At the moment, Graviton3 processors are only available in the US West Oregon and US East Virginia regions, and it is unknown how many have been installed. But presumably, this chip will be the one AWS enthusiastically deploys given its drastically improved performance on many workloads and its continued improvement in performance and value for the dollar across the entire job.
To give you an idea of the evolution and scope of the Graviton family, we’ve put together some charts and graphs for comparison. Let’s start with the Graviton A1 instances from 2018, which were actually just a pumped-up Nitro, as we said. There weren’t many of them and they didn’t have a lot of features:
With a Graviton chip, which does not support simultaneous multithreading (SMT), a virtual CPU (or vCPU) is a physical core. With Intel Xeon SP and AMD Epyc processors, a vCPU is one thread and there are two threads per core.
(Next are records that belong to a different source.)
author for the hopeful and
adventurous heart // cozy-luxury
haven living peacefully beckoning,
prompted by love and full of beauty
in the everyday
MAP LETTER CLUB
Anyway, the A1 instances based on the Graviton1 chip only had Elastic Block Storage (EBS) on the AWS network as storage (meaning no flash or local disk) and they had network performance Quite modest EBS and Ethernet, as you can see. They were also fairly cheap for their time and offered decent performance for the dollar for modest workloads.
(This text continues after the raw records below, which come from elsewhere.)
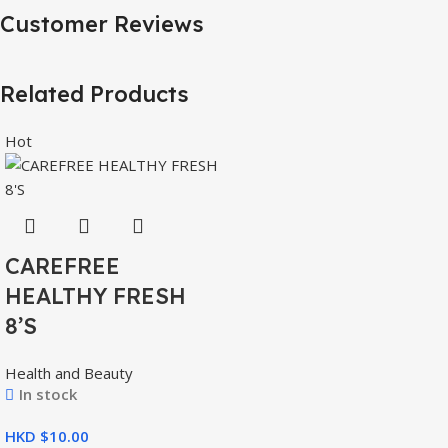
Customer Reviews
Related Products
Hot
CAREFREE
HEALTHY FRESH
8’S
Health and Beauty
In stock
HKD $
We’ve worked backwards from statements AWS has made to estimate the relative performance of the EC2 computing unit (ECU) of the Graviton chip family in the tables in this story (and in previous tables we’ve facts about Gravitons) so that we can eventually find a Rosetta Stone to perform relative performance between X86 and Arm servers on the AWS cloud. (We’re not in the business of doing benchmarks ourselves, but we want to be able to make comparisons even if they’re odious to some.)
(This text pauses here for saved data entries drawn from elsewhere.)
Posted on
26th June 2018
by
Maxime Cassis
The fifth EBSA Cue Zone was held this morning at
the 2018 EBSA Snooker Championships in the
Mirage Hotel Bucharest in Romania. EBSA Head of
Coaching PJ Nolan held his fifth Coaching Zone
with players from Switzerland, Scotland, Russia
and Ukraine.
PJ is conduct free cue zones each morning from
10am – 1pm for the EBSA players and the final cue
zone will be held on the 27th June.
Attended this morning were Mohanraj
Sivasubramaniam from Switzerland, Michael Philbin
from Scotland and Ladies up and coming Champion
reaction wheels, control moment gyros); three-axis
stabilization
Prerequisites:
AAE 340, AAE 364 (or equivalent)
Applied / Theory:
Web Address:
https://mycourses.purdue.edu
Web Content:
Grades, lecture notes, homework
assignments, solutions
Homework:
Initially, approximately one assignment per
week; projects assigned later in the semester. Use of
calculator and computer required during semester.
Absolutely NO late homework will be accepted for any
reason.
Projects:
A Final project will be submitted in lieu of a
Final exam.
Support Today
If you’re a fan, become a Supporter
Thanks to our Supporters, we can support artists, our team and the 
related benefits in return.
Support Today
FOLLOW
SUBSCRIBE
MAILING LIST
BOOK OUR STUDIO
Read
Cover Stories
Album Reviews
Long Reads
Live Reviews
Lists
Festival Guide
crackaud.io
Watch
Then we have the Graviton2 chips, and below we look at the base C7g instances, which AWS didn’t actually use for its March 2021 Xeon server comparisons, which we developed and did our initial estimate of the ECU. Here are the C6g instances:
In these comparisons, AWS pitted its C6gd instances with local NVM-Express flash against its R5gd Xeon SP 8000 Platinum instances and its R6gd instances (again using Graviton2) against very old Xeon E7-8800 v3 instances.
With the C7g instances based on Graviton3 which have just become available, these are the bare metal instances with only EBS storage, but their network performance has been slightly increased and EBS performance is also increased, while the whole performance has increased by 25 % and 30% and the hourly cost of On-Demand Instances increased by 6.7%. We assume that 30% is a better metric for the raw performance increase (based on the measured relative SPECint_rate2017 results that AWS disclosed last winter in its architecture discussion) and changed our numbers from ECU to reflect this in the tables above. And when you do the math, then at least when it comes to integer work, Graviton3 offers about 18% better value for money than Graviton2.
It’s hard to visualize performance and price/performance lines, so we’ve created this chart to help you see how Graviton increases performance and lowers cost per unit of performance. Looked:
The orange bars for cost per unit of capacity are getting shorter with each generation of Graviton, and the black bars for performance are getting longer. And there’s no reason to believe that trend won’t continue with Graviton4, which we expect to re:invent 2022 this winter using a refined 5-nanometer process from Taiwan Semiconductor Manufacturing Co, or even the 4 nanometers (TSMC’s 4N process will be specific) that Nvidia uses to manufacture its “Hopper” GH100 GPUs. It’s possible that graviton4 is based on a 3 nanometer process, and that could mean waiting until 2023 unless TSMC has fixed the issues.